With these fixes the library no longer exports any functions but the ones I left with external linkage. This substantially reduces the risk of "undefined behaviour".

Understanding binary size

One of my colleagues, Miriam Blatt, has written a great article about understanding the size of binary objects. This is worth a read because it describes both what goes into the objects and what tools you can use to discover this information.

What's inlined by -xlibmil

The compiler flag -xlibmil provides inline templates for some critical maths functions, but it comes with the optimisation that it does not set errno for these functions. The functions it inlines can vary from release to release, so it's useful to be able to see which functions are inlined, and determine whether you care that they don't set errno.

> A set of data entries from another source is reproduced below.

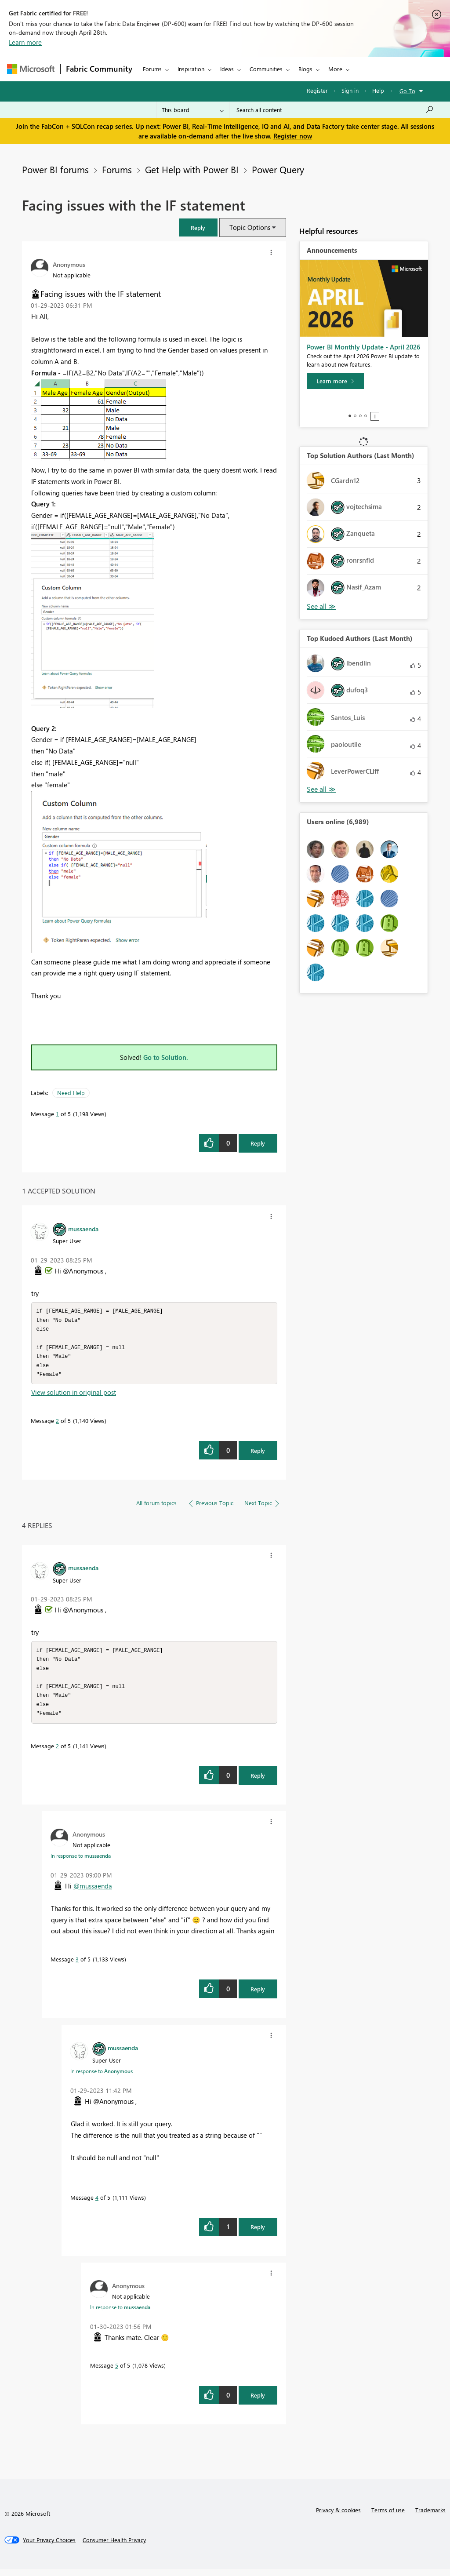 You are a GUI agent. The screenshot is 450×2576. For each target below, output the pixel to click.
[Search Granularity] (192, 110)
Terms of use (388, 2517)
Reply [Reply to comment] (257, 1454)
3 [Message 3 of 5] (77, 1966)
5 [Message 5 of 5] (116, 2372)
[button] (198, 227)
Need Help (71, 1092)
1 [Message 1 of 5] (57, 1113)
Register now (292, 135)
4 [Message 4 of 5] (96, 2204)
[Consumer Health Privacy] (114, 2547)
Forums (152, 69)
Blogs (305, 69)
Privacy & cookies (338, 2517)
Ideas (227, 69)
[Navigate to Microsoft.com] (30, 69)
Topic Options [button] (249, 227)
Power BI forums (55, 169)
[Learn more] (335, 381)
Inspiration (191, 69)
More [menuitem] (335, 69)
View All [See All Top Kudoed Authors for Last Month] (321, 789)
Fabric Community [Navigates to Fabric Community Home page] (99, 68)
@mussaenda (92, 1892)
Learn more (25, 42)
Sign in (350, 90)
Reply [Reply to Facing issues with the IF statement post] (257, 1143)
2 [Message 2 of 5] (57, 1424)
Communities (266, 69)
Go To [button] (407, 91)
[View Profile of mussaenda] (83, 1228)
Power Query (278, 169)
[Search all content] (335, 110)
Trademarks (430, 2517)
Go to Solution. (165, 1057)
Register (317, 90)
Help (378, 90)
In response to (81, 1862)
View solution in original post (73, 1395)
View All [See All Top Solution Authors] (321, 606)
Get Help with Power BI (192, 169) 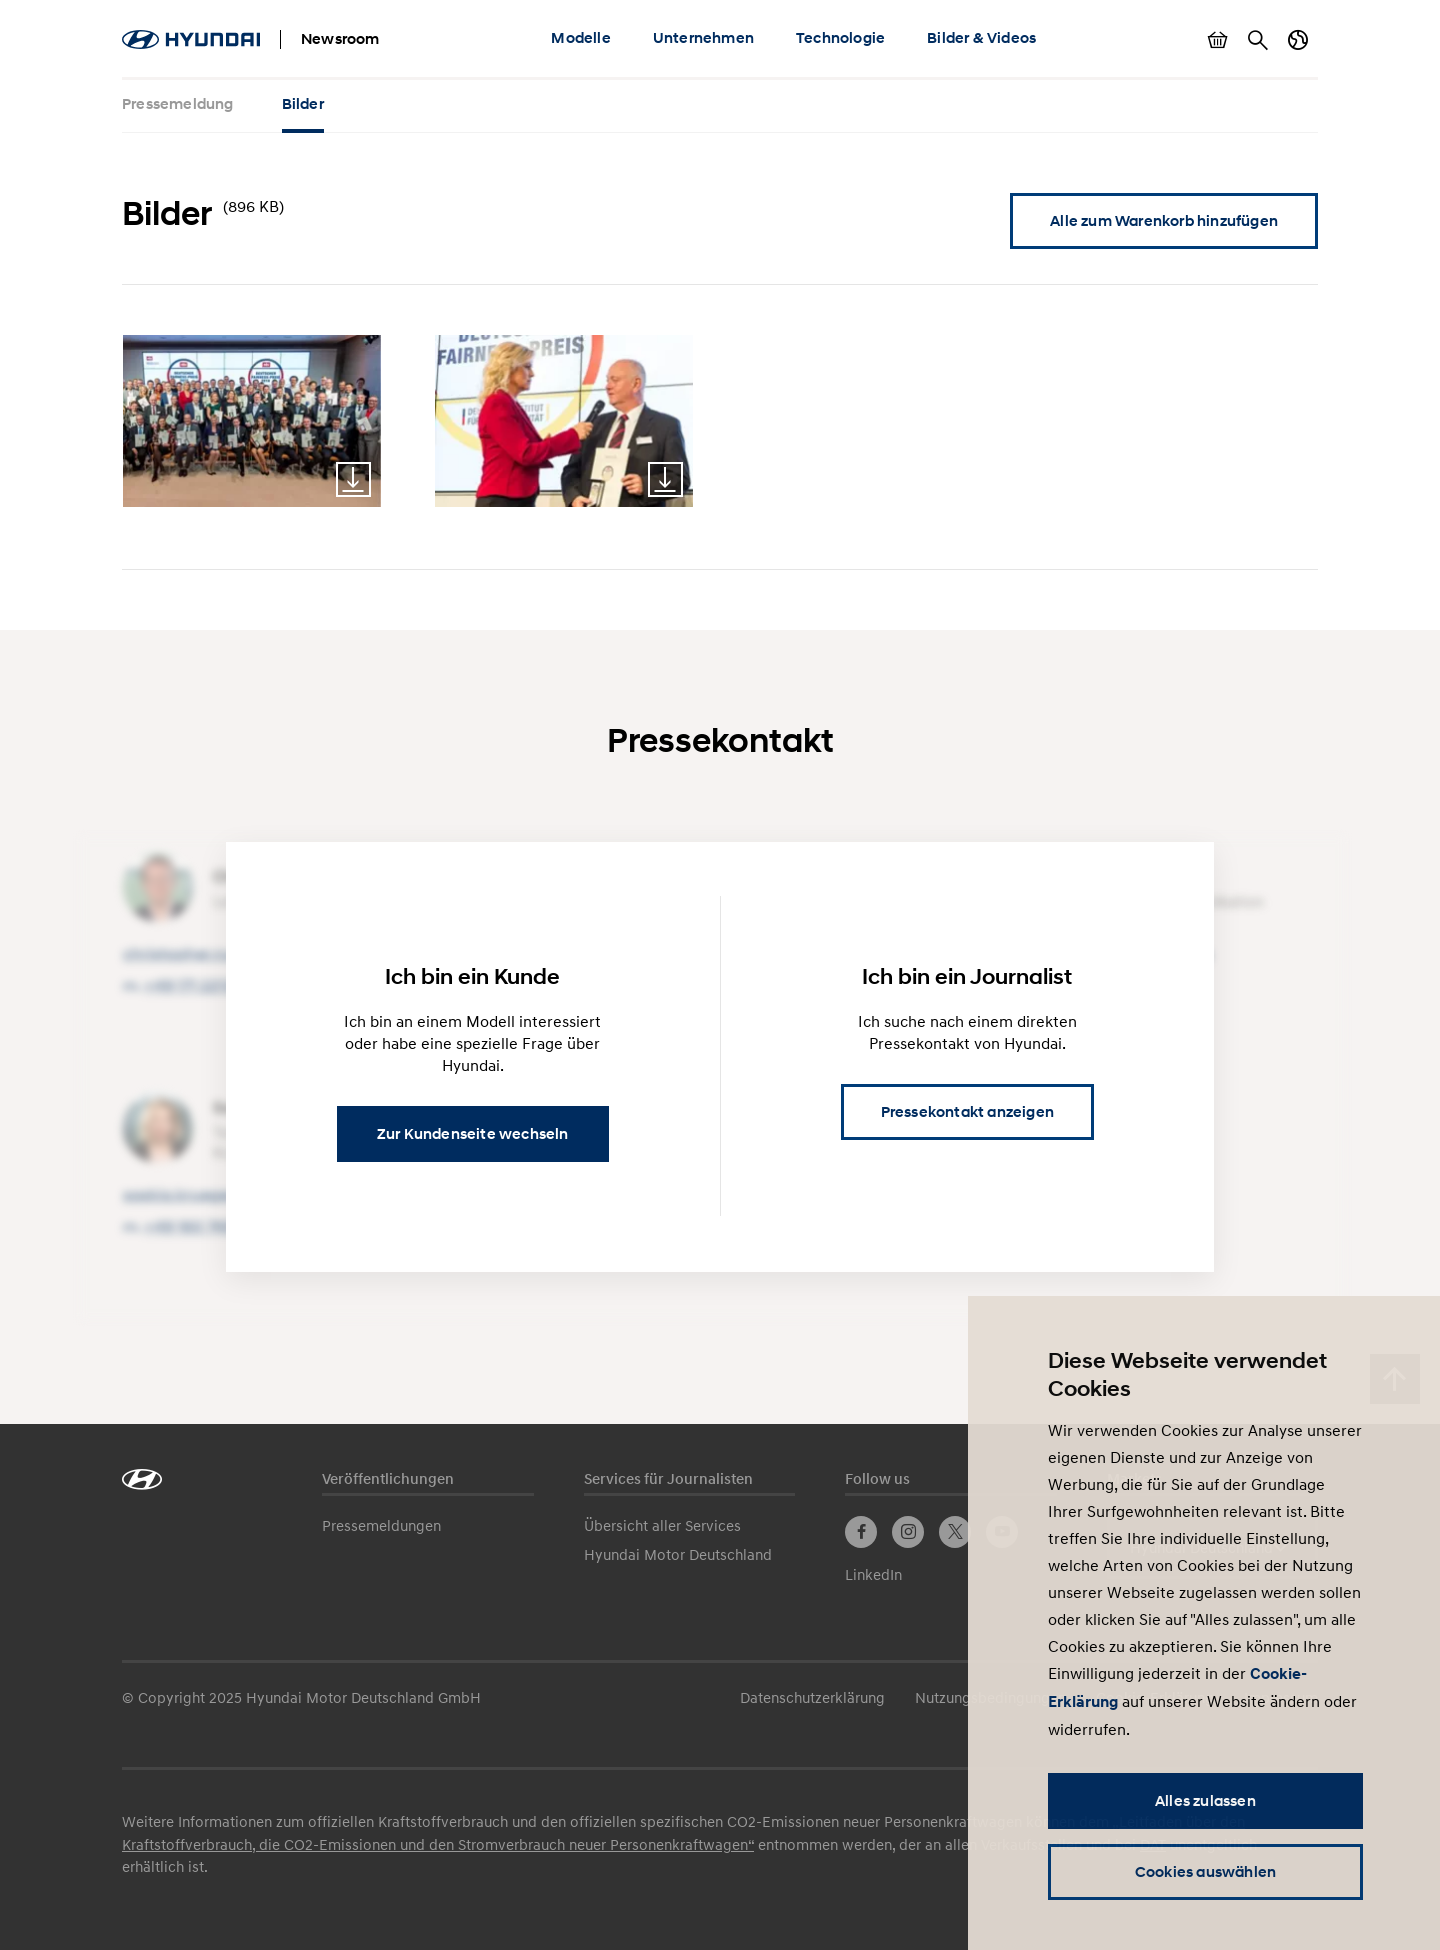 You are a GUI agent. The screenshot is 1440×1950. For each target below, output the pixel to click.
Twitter (955, 1532)
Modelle (580, 38)
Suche (1258, 40)
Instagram (908, 1532)
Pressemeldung (178, 104)
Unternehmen (703, 38)
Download (353, 479)
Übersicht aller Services (662, 1525)
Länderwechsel (1298, 40)
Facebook (861, 1532)
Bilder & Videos (981, 38)
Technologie (840, 38)
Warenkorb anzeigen (1218, 40)
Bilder (303, 104)
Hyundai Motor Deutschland (678, 1554)
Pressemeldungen (381, 1525)
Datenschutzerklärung (812, 1697) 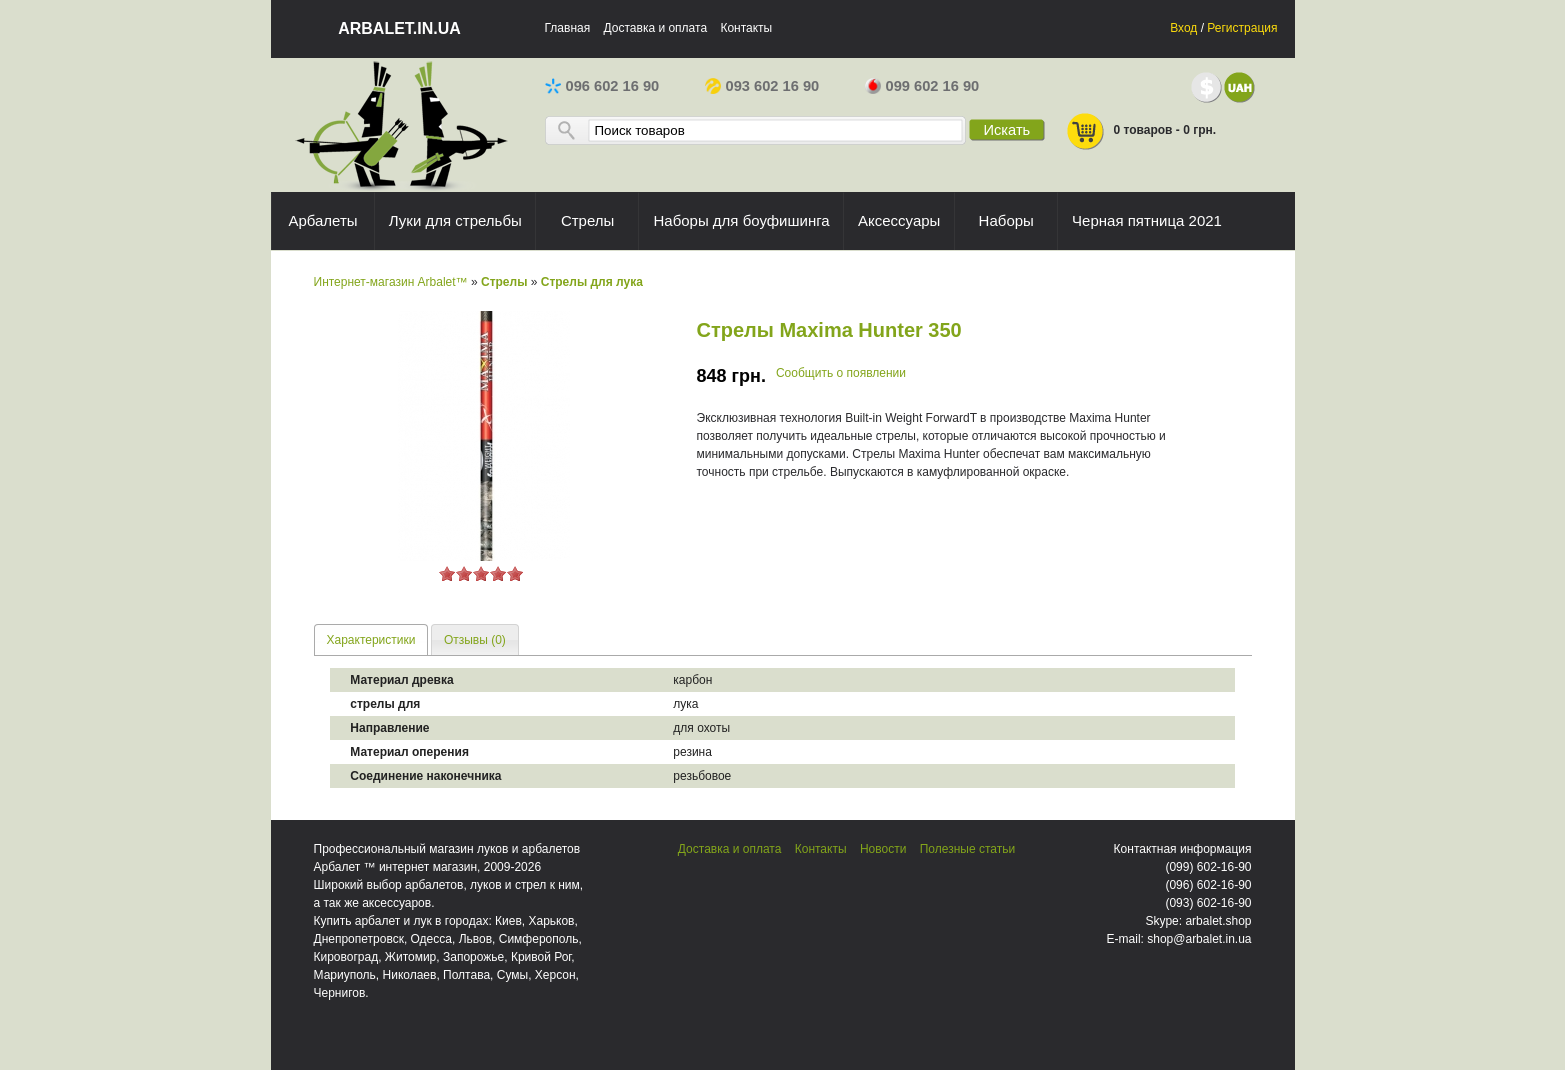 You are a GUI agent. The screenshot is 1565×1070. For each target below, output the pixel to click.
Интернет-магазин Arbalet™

You can see the list of functions using the command:

grep inline /compilerpath/prod/lib/libm.il
        .inline sqrtf,1
        .inline sqrt,2
        .inline ceil,2
        .inline ceilf,1
        .inline floor,2
        .inline floorf,1
        .inline rint,2
        .inline rintf,1
...

From a cursory glance at the list I got when I did this just now, I can only see sqrt as a function that sets errno. So if you use sqrt and you care about whether it set errno, then don't use -xlibmil.